Bestellinformation
| Produkt | Katalog # | EINHEIT | Preis | ANZAHL | Favoriten | |
SR-3A Double Nickase Plasmid (h) | sc-402999-NIC | 20 µg | $410.00 | |||
SR-3A Double Nickase Plasmid (h2) | sc-402999-NIC-2 | 20 µg | $410.00 |
HTR3A kodiert den menschlichen 5‑Hydroxytryptamin-(Serotonin-)Rezeptor 3A (SR‑3A), einen ligandenaktivierten Ionenkanal aus der Cys‑Loop‑Rezeptorfamilie, der als Homopentamer oder zusammen mit anderen Untereinheiten heteropentamere 5‑HT3‑Rezeptoren bildet. Nach Bindung von Serotonin vermittelt SR‑3A einen schnellen Kationeneinstrom und reguliert dadurch Membrandepolarisation, calciumabhängige Signalwege und die Freisetzung von Neurotransmittern; so verknüpft er den serotonergen Tonus mit synaptischer Transmission und neuroimmuner Kommunikation. Die Aktivität von HTR3A greift in Signalwege ein, die die neuronale Erregbarkeit steuern, und beeinflusst nachgeschaltete MAPK/ERK‑ sowie cAMP‑responsive Transkriptionsprogramme über Veränderungen der Ionenhomöostase. Eine fehlregulierte 5‑HT3‑Signalübertragung wurde mit neuropsychiatrischen und gastrointestinalen Phänotypen in Verbindung gebracht, was die Untersuchung von HTR3A in der Biologie der Gehirn‑Darm‑Achse und in stimulusinduzierten zellulären Antworten unterstützt.
SR-3A Das Double-Nickase-Plasmid (h) besteht aus einem aufeinander abgestimmten Plasmidpaar, das für die hochspezifische Bearbeitung des HTR3A-Lokus in human-Zelllinien entwickelt wurde.
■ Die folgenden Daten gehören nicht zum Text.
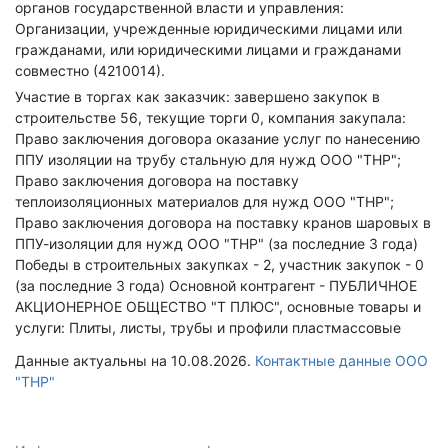
органов государственной власти и управления:
Организации, учрежденные юридическими лицами или
гражданами, или юридическими лицами и гражданами
совместно (4210014).
Участие в торгах как заказчик: завершено закупок в
строительстве 56, текущие торги 0, компания закупала:
Право заключения договора оказание услуг по нанесению
ППУ изоляции на трубу стальную для нужд ООО "ТНР";
Право заключения договора на поставку
теплоизоляционных материалов для нужд ООО "ТНР";
Право заключения договора на поставку кранов шаровых в
ППУ-изоляции для нужд ООО "ТНР" (за последние 3 года)
Победы в строительных закупках - 2, участник закупок - 0
(за последние 3 года)
Основной контрагент - ПУБЛИЧНОЕ
АКЦИОНЕРНОЕ ОБЩЕСТВО "Т ПЛЮС", основные товары и
услуги: Плиты, листы, трубы и профили пластмассовые
Данные актуальны на 10.08.2026.
Контактные данные ООО
"ТНР"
Jedes Plasmid exprimiert eine Cas9-D10A-Nickase und eine spezifische sgRNA, die auf entgegengesetzte DNA-Stränge innerhalb von HTR3A abzielt. Wenn sie auf benachbarte Stellen auf entgegengesetzten DNA-Strängen gerichtet sind, erzeugen die beiden Nickasen versetzte Einzelstrang-Schnitte, die zusammen einen versetzten Doppelstrangbruch erzeugen, was eine koordinierte On-Target-Aktivität beider Guides erfordert. Der resultierende DNA-Bruch wird durch endogene zelluläre Reparaturwege behoben, meist durch nicht-homologe Endverknüpfung (NHEJ), was zu Insertionen oder Deletionen führt, die die HTR3A-Funktion stören. Durch die Notwendigkeit einer doppelten sgRNA-Bindung am Zielort erhöht der Doppel-Nick-Ansatz die Spezifität der Bearbeitung und bietet eine komplementäre CRISPR-Strategie für Anwendungen, bei denen eine zusätzliche Kontrolle über die Zielgenauigkeit gewünscht ist.
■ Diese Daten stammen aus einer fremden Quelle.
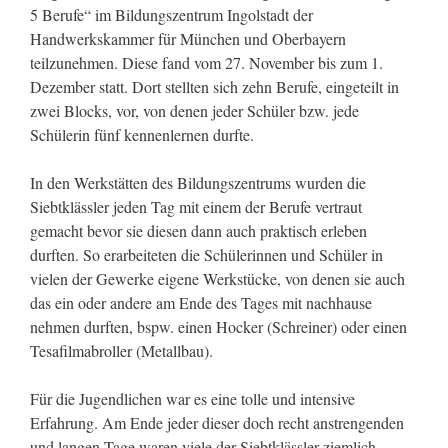
5 Berufe“ im Bildungszentrum Ingolstadt der
Handwerkskammer für München und Oberbayern
teilzunehmen. Diese fand vom 27. November bis zum 1.
Dezember statt. Dort stellten sich zehn Berufe, eingeteilt in
zwei Blocks, vor, von denen jeder Schüler bzw. jede
Schülerin fünf kennenlernen durfte.
In den Werkstätten des Bildungszentrums wurden die
Siebtklässler jeden Tag mit einem der Berufe vertraut
gemacht bevor sie diesen dann auch praktisch erleben
durften. So erarbeiteten die Schülerinnen und Schüler in
vielen der Gewerke eigene Werkstücke, von denen sie auch
das ein oder andere am Ende des Tages mit nachhause
nehmen durften, bspw. einen Hocker (Schreiner) oder einen
Tesafilmabroller (Metallbau).
Für die Jugendlichen war es eine tolle und intensive
Erfahrung. Am Ende jeder dieser doch recht anstrengenden
und langen Tage waren viele der Siebtklässler ziemlich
Um eine effiziente Identifizierung editierter Zellen zu unterstützen, kodiert ein Plasmid GFP zur fluoreszierenden Visualisierung transfizierter Populationen, während das Begleitplasmid ein Puromycin-Resistenzgen für die Antibiotika-Selektion trägt. Zusammen unterstützen diese Merkmale eine effiziente Anreicherung co-transfizierter Populationen und vereinfachen die Validierung von Klonen mit HTR3A-Störung.
Nur für Forschungszwecke. Nicht für diagnostische oder therapeutische Zwecke bestimmt.